The Texans are primarily a defensive team that boasts the top ranked unit in yards allowed. Their defense has play-makers at every level, with ED Jadeveon Clowney being a big force in the run and pass game, LB Brian Cushing having one of his best seasons before injuries started to ruin his career, and a secondary that can cover almost any set of receivers with CB AJ Bouye having a great season. Despite that great defense, their offense struggles to put up points on the board (17.4 PPG/1.50), which is why their 26th in point differential with -36 points in 17 games (-2.1 per game). The Texans hapless offense combined with the Patriots being the best team in the league in whatever metric you want to use (wins, point differential) is why the team is listed as 16-point favorites (45.0 O/U) out of the gate.
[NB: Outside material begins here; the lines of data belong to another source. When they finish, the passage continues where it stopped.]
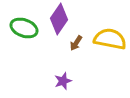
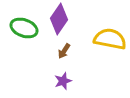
brown arrow: moved 12 px left, 8 px down
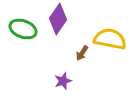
purple diamond: moved 1 px left
green ellipse: moved 1 px left, 1 px down
brown arrow: moved 18 px right, 2 px down
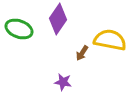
green ellipse: moved 4 px left
yellow semicircle: moved 1 px down
purple star: moved 1 px down; rotated 30 degrees clockwise
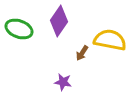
purple diamond: moved 1 px right, 2 px down
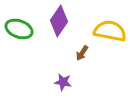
yellow semicircle: moved 9 px up
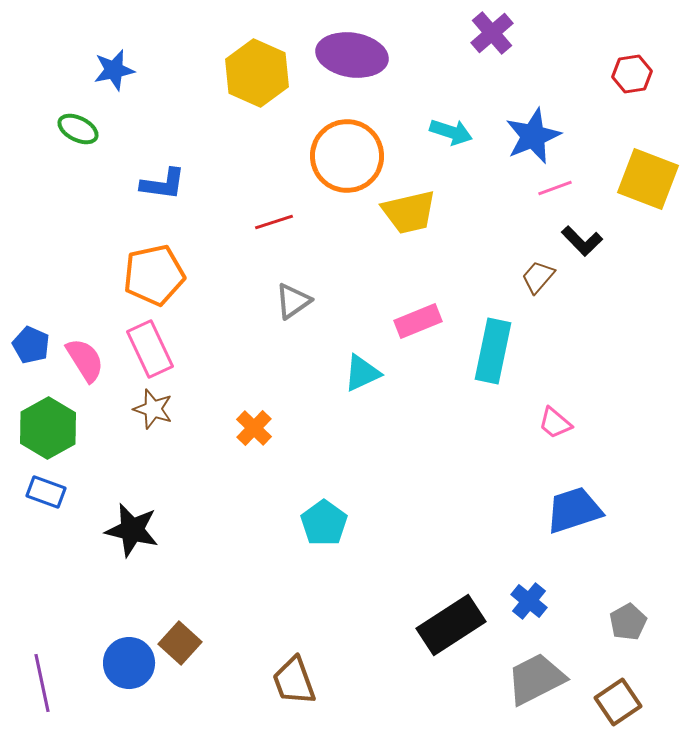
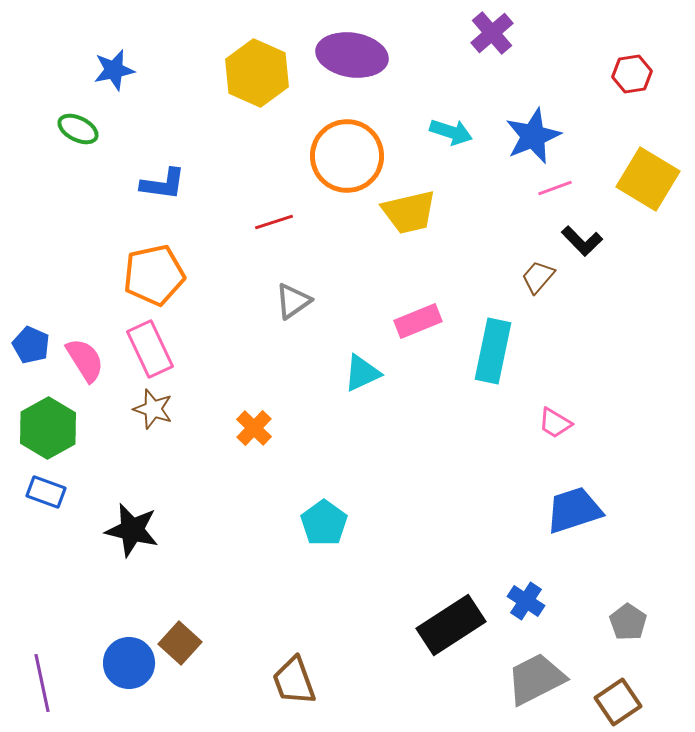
yellow square at (648, 179): rotated 10 degrees clockwise
pink trapezoid at (555, 423): rotated 9 degrees counterclockwise
blue cross at (529, 601): moved 3 px left; rotated 6 degrees counterclockwise
gray pentagon at (628, 622): rotated 9 degrees counterclockwise
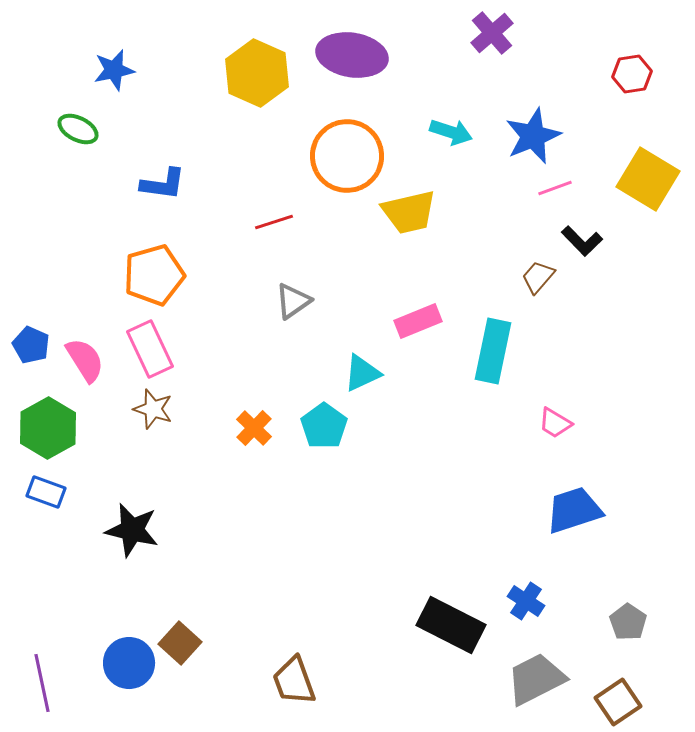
orange pentagon at (154, 275): rotated 4 degrees counterclockwise
cyan pentagon at (324, 523): moved 97 px up
black rectangle at (451, 625): rotated 60 degrees clockwise
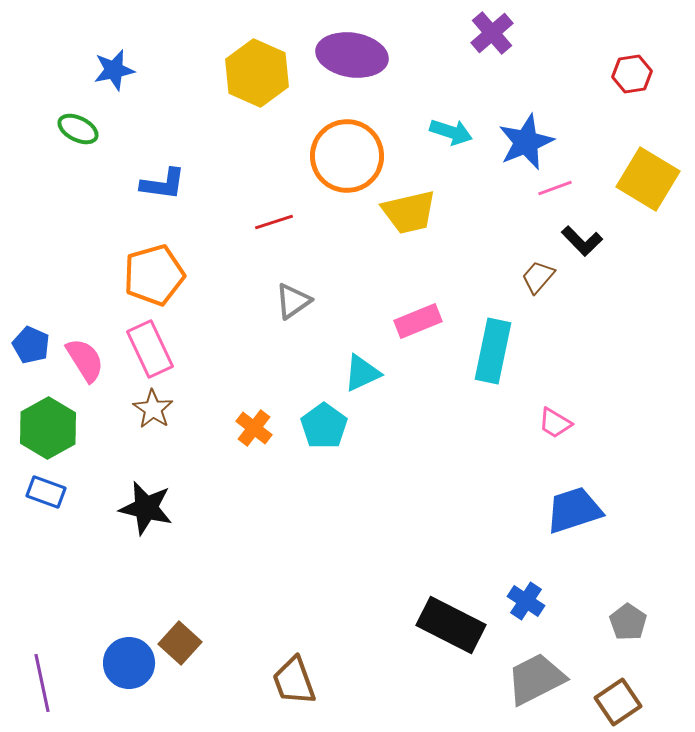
blue star at (533, 136): moved 7 px left, 6 px down
brown star at (153, 409): rotated 15 degrees clockwise
orange cross at (254, 428): rotated 6 degrees counterclockwise
black star at (132, 530): moved 14 px right, 22 px up
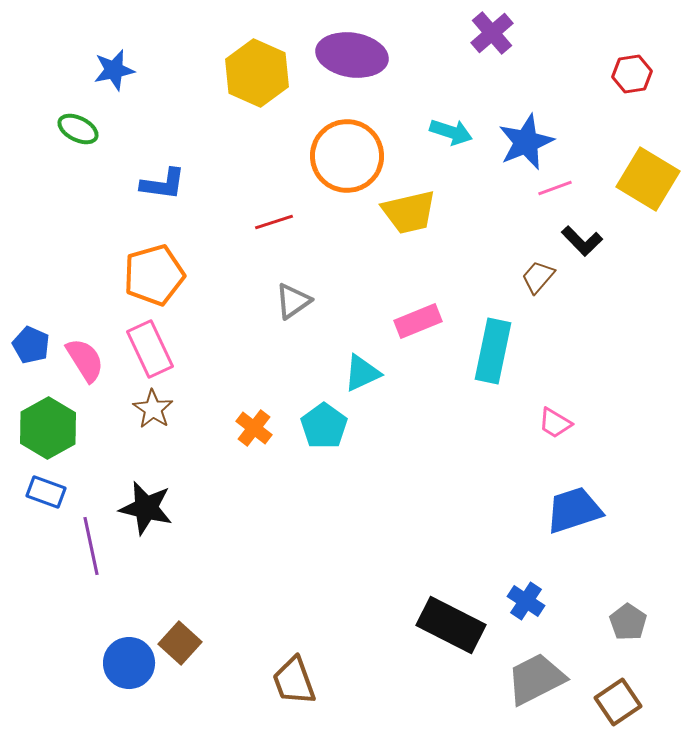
purple line at (42, 683): moved 49 px right, 137 px up
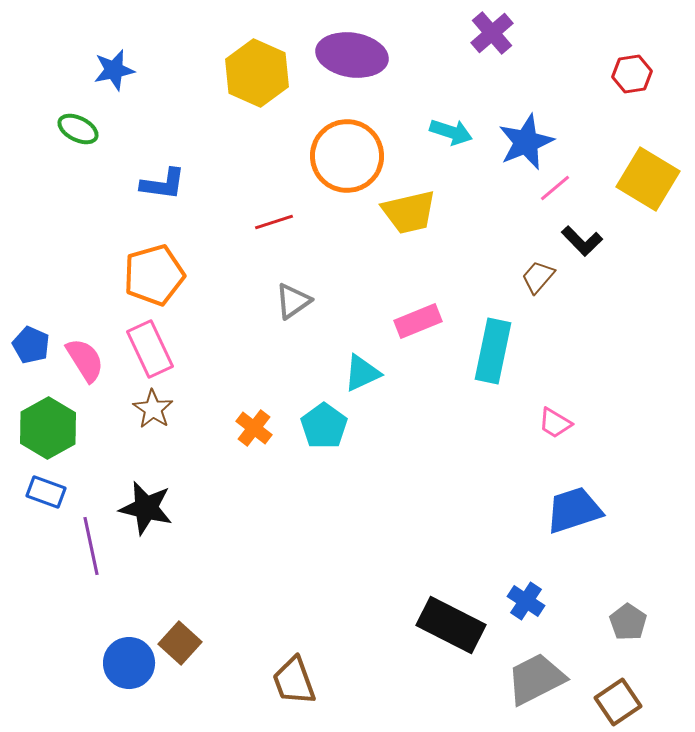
pink line at (555, 188): rotated 20 degrees counterclockwise
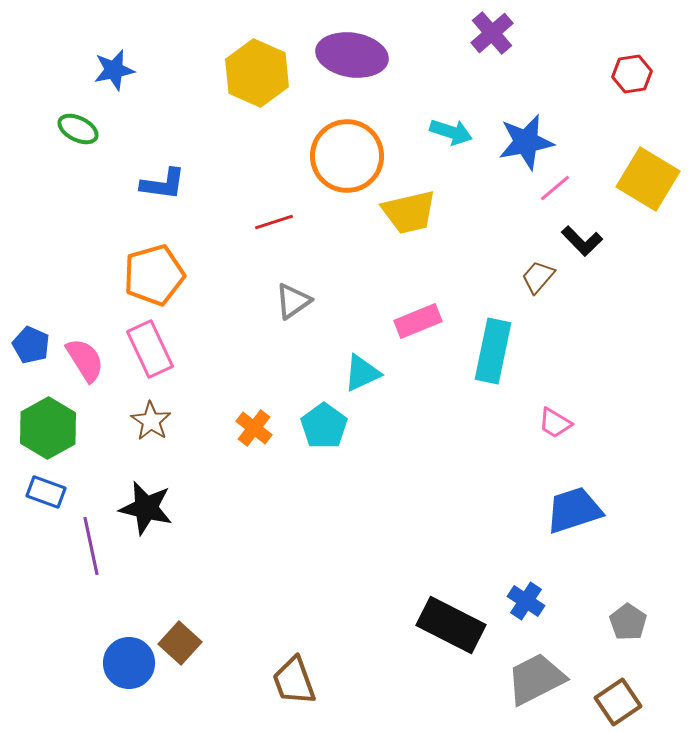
blue star at (526, 142): rotated 12 degrees clockwise
brown star at (153, 409): moved 2 px left, 12 px down
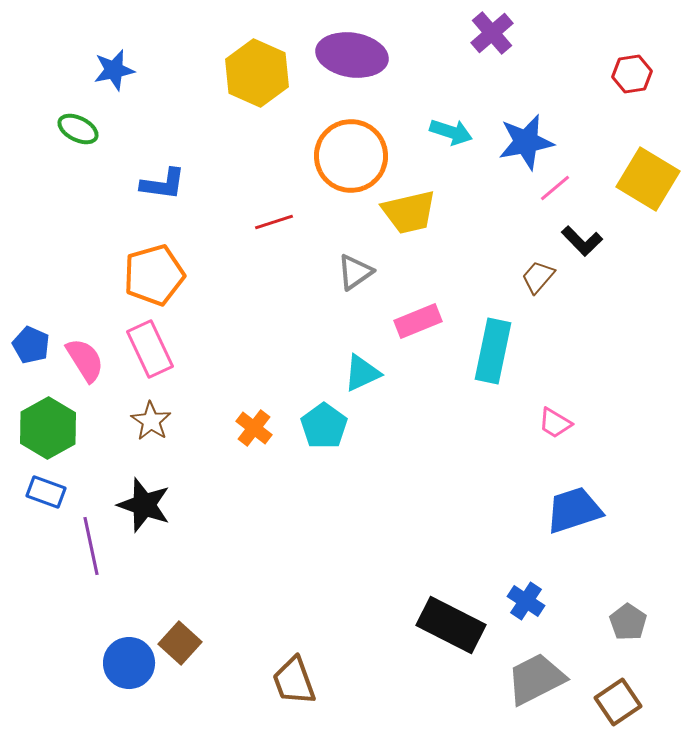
orange circle at (347, 156): moved 4 px right
gray triangle at (293, 301): moved 62 px right, 29 px up
black star at (146, 508): moved 2 px left, 3 px up; rotated 6 degrees clockwise
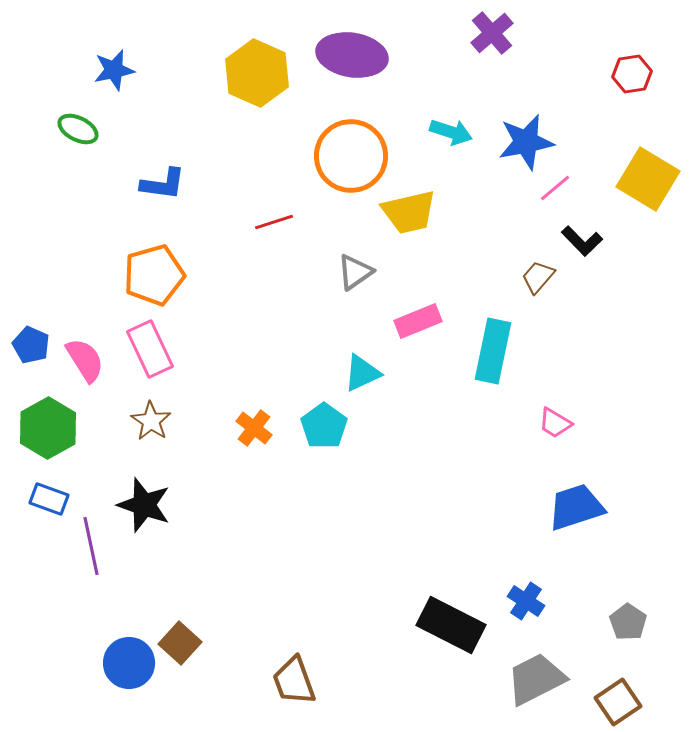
blue rectangle at (46, 492): moved 3 px right, 7 px down
blue trapezoid at (574, 510): moved 2 px right, 3 px up
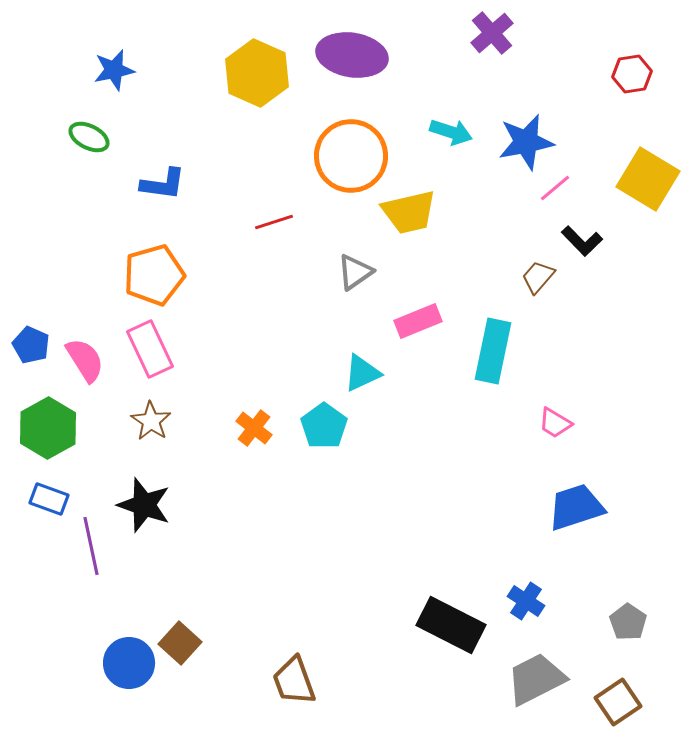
green ellipse at (78, 129): moved 11 px right, 8 px down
Osweiler’s inability to hit tight window throws downfield: NFL’s Next Gen Stats produced a list of the 10 most aggressive QBs in terms of throwing into tight windows, where the receiver has less than a yard of separation from the nearest defender. Texans QB Brock Osweiler ranked 5th in the league with 21.2% of his passes in tight coverage. His completion percentage on short passes is a strong 64.4% that made him 2nd in the league, but on throws 20+ yards downfield his completion rate drops to 17.9% which ranks 30th in the NFL. On intermediate throws, he’s 31st in the league. The Patriots will try to force Osweiler to make those tight window throws to beat them, which means a lot of 3 and 4 man rushes in passing situations. Osweiler leads the league with 8 tight coverage throws being intercepted. The Patriots need to make Osweiler pay for missing tight window throws down the field and turn them into turnovers to put away Houston early.
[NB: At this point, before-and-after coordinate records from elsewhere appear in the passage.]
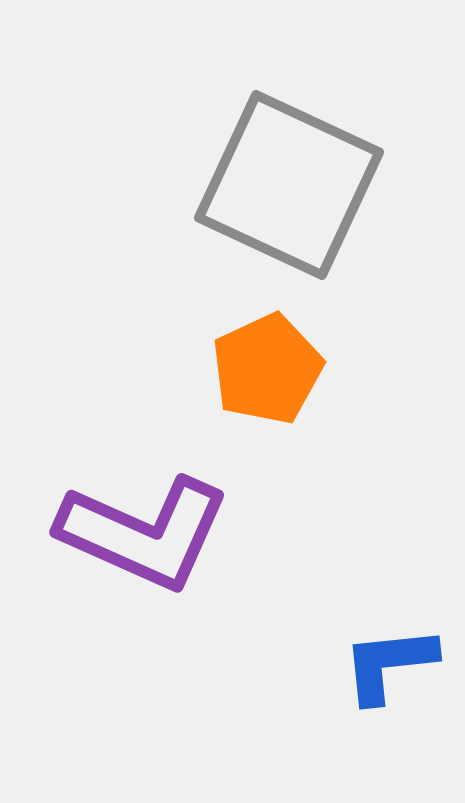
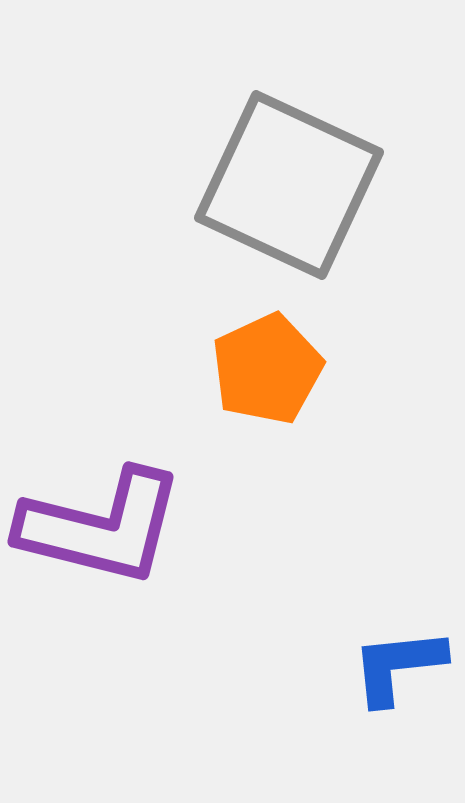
purple L-shape: moved 43 px left, 6 px up; rotated 10 degrees counterclockwise
blue L-shape: moved 9 px right, 2 px down
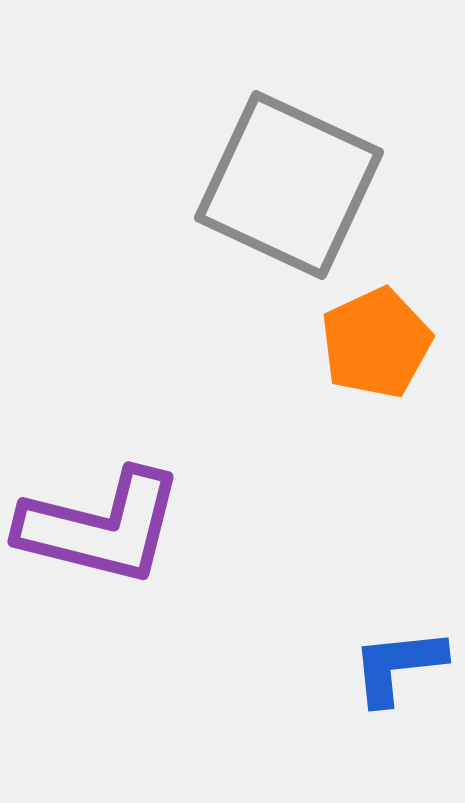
orange pentagon: moved 109 px right, 26 px up
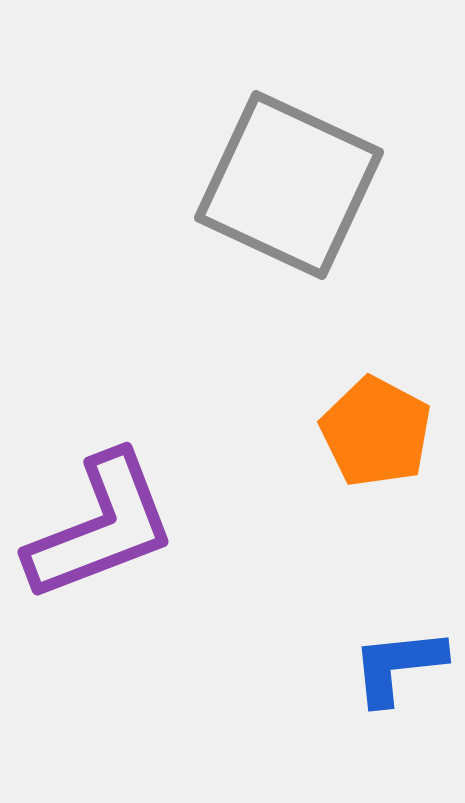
orange pentagon: moved 89 px down; rotated 19 degrees counterclockwise
purple L-shape: rotated 35 degrees counterclockwise
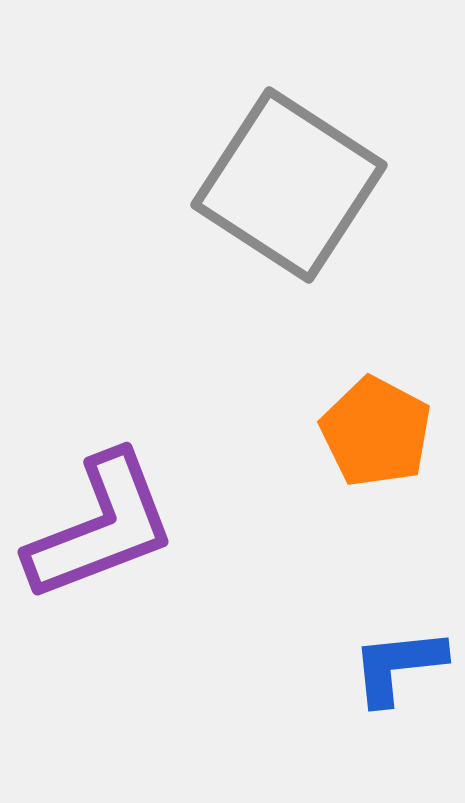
gray square: rotated 8 degrees clockwise
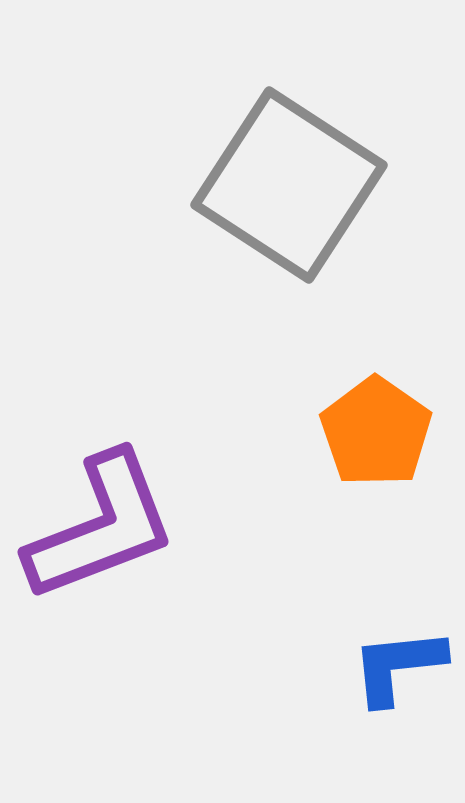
orange pentagon: rotated 7 degrees clockwise
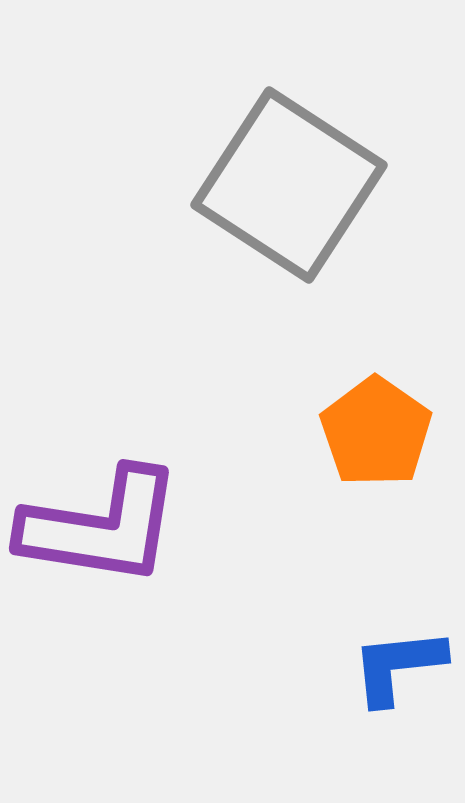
purple L-shape: rotated 30 degrees clockwise
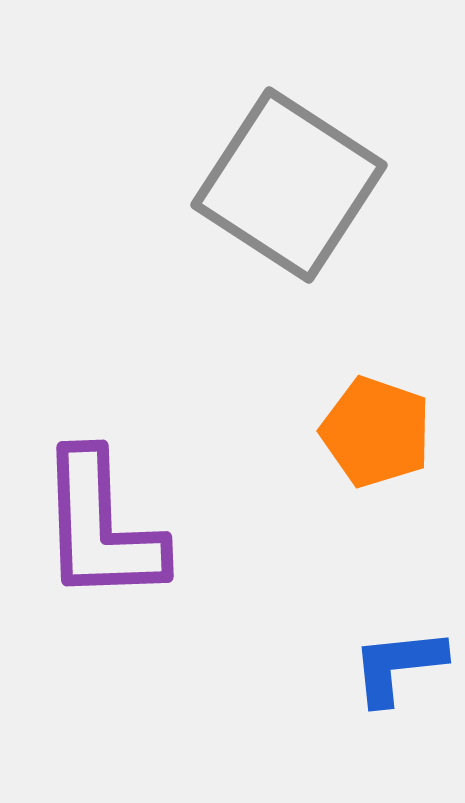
orange pentagon: rotated 16 degrees counterclockwise
purple L-shape: rotated 79 degrees clockwise
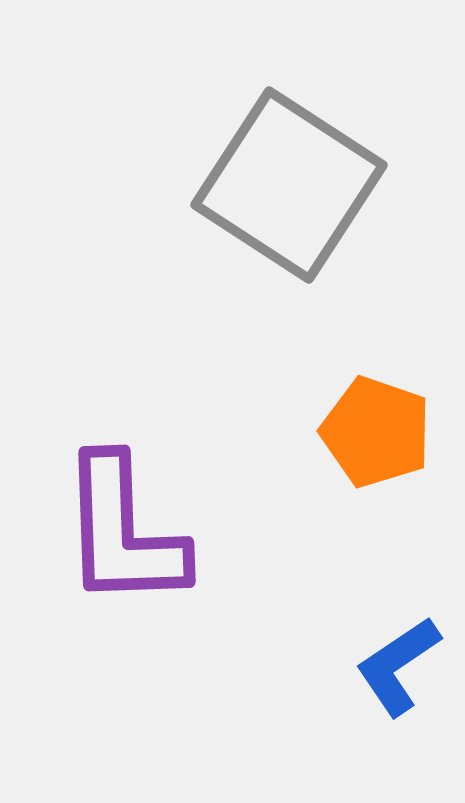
purple L-shape: moved 22 px right, 5 px down
blue L-shape: rotated 28 degrees counterclockwise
Right side of the Texans OL: The Texans are playing a banged up Jeff Allen at RG and veteran backup swing OT Chris Clark at RT. That could be opportunities for both Trey Flowers, Alan Branch, and Rob Ninkovich to create pressure and traffic to the offense’s right. The Patriots need to take advantage of this match-up so they don’t have to send extra pressure and force Osweiler to make bad decisions in tight windows. The Patriots will certainly be attempting to take away the ground game and force those Osweiler to throw into those tight windows.

Texans laughably bad special teams unit: In terms of Special Teams, this is a heavy mismatch. The Texans special teams is one of the worst units while the Patriots are one of the best units in the NFL. The Texans punt coverage unit is the one where the Patriots can really exploit them, as they’ve allowed 10 yards per return and only got the down the field to down 29.2% of their punts by either forcing a fair catch or downing the punt themselves. Their main returner Tyler Ervin as even worse issues handling kicks than Cyrus Jones does for the Patriots. In the Patriots Week 3 win, the Special Teams unit was continually forcing long drives for the Texans while the Patriots benefited from short fields. The Patriots ability to win the battle of field position every game will be on full display on Saturday against an opponent whose unit struggles in that phase.

Texans inability to defend on the road: Rich made a strong point about the Texans splits in terms of points allowed per game at home and on the road. The Texans allowed 16.3 points at home, including 13 to the Raiders on Saturday afternoon/evening. On the road, they’ve given up 24.4 points which is a jump of at least one touchdown. 3 of their 8 road games they’ve allowed less than their average and a 4th game at the average. The lowest point total allowed on the road was 17 to the Colts. For the divisional round, the Texans will be going from an indoor stadium to frigid Foxboro where the temperature will be in the 20s and potentially snowing according to Boston Herald beat writer/amateur weatherman Jeff Howe.

On the other side of the ball is Tom Brady, a QB who thrives in cold weather conditions and a balanced offense that attacks the opposing defenses weaknesses. While I, myself, struggle to see where the weaknesses of the Texans defense is, Bill Belichick has found something and is plugging away to craft a game plan to attack them.